It’s a common electrical rule that when large amount of charge gets accumulated, it tries to break any of its surrounding isolation. Although it wouldn’t have been prominent in 1980s or 90s, protection for ICs from such damaging effects is a must, specifically in large mixed-signal designs of today, working at different voltages and at lower process nodes where gate oxide can become extremely thin and breakdown voltage can become very low.
ESD(Electrostatic Discharge) failure in CMOS ICs can be caused due to thermal breakdown on high transient current or dielectric breakdown in gate oxide due to high voltage. If the IC does not fail immediately, it will gradually degrade in performance. In order to protect ICs from ESD, protection circuitry must be applied across IOs and power lines.

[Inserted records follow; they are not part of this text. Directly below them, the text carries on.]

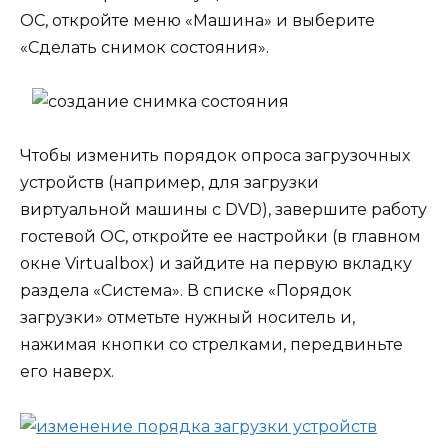
ОС, откройте меню «Машина» и выберите
«Сделать снимок состояния».
Чтобы изменить порядок опроса загрузочных
устройств (например, для загрузки
виртуальной машины с DVD), завершите работу
гостевой ОС, откройте ее настройки (в главном
окне Virtualbox) и зайдите на первую вкладку
раздела «Система». В списке «Порядок
загрузки» отметьте нужный носитель и,
нажимая кнопки со стрелками, передвиньте
его наверх.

ESDA (ESD Association) puts the verification guidelines in three main steps- identifying the ESD vulnerable devices, verifying the implementation for ESD protection and checking completeness of each such device for its protection. SI2 also recommends a standard ESD protection design flow methodology at –
http://www.si2.org/openeda.si2.org/project/showfiles.php?group_id=82&release_id=558
The burgeoning complexity and size of nanometer designs have made it utmost important that a full proof automated system must be implemented for checking ESD conditions being created during manufacturing and making sure that protection is built around IO pads such that any large voltage spikes are dissipated before they reach thin oxide devices and any internal circuitry of the IC. Mentor has developed a novel solution for this important problem. Its tool, Calibre PERC checks the topology of the design for appropriate implementation of ESD structures and their placement with respect to devices to be protected and the core of the IC. Calibre PERC implements all 39 ESD checks,recommended by ESDA, such as layout checks, netlist checks, current density checks etc. to name a few important ones. The current density check ensures interconnect robustness.
[ESD in metal interconnects]
The ESD verification is done at multiple levels from Cell to Package, intra-power and inter- power domains. Calibre PERC identifies external device configurations as ESD protection structures.
[Some commonly used ESD protection configurations]
Calibre PERC can be programmed to perform other tasks such as parasitic extraction of metal interconnects, design rule checks, current density calculation, electrical compliance etc. A very important aspect of Calibre PERC is that it performs AERC (Advanced Electrical Rule Checks) which can identify signal lines between power domains which work at different voltages in a mixed-signal design and ask for additional ERC configurations between these domains.
[P2P extraction, current density analysis and design rule checks on identified topologies]
A nice description of ESD and its protection application in Calibre PERC is given in Mentor’s whitepaper at –
Solving Electrostatic Discharge Design Issues with Calibre® PERC™
Calibre PERC provides a comprehensive, integral and complete, automated, error free solution for checking and correcting ESD conditions resulting into increased yield, performance and reliability of ICs.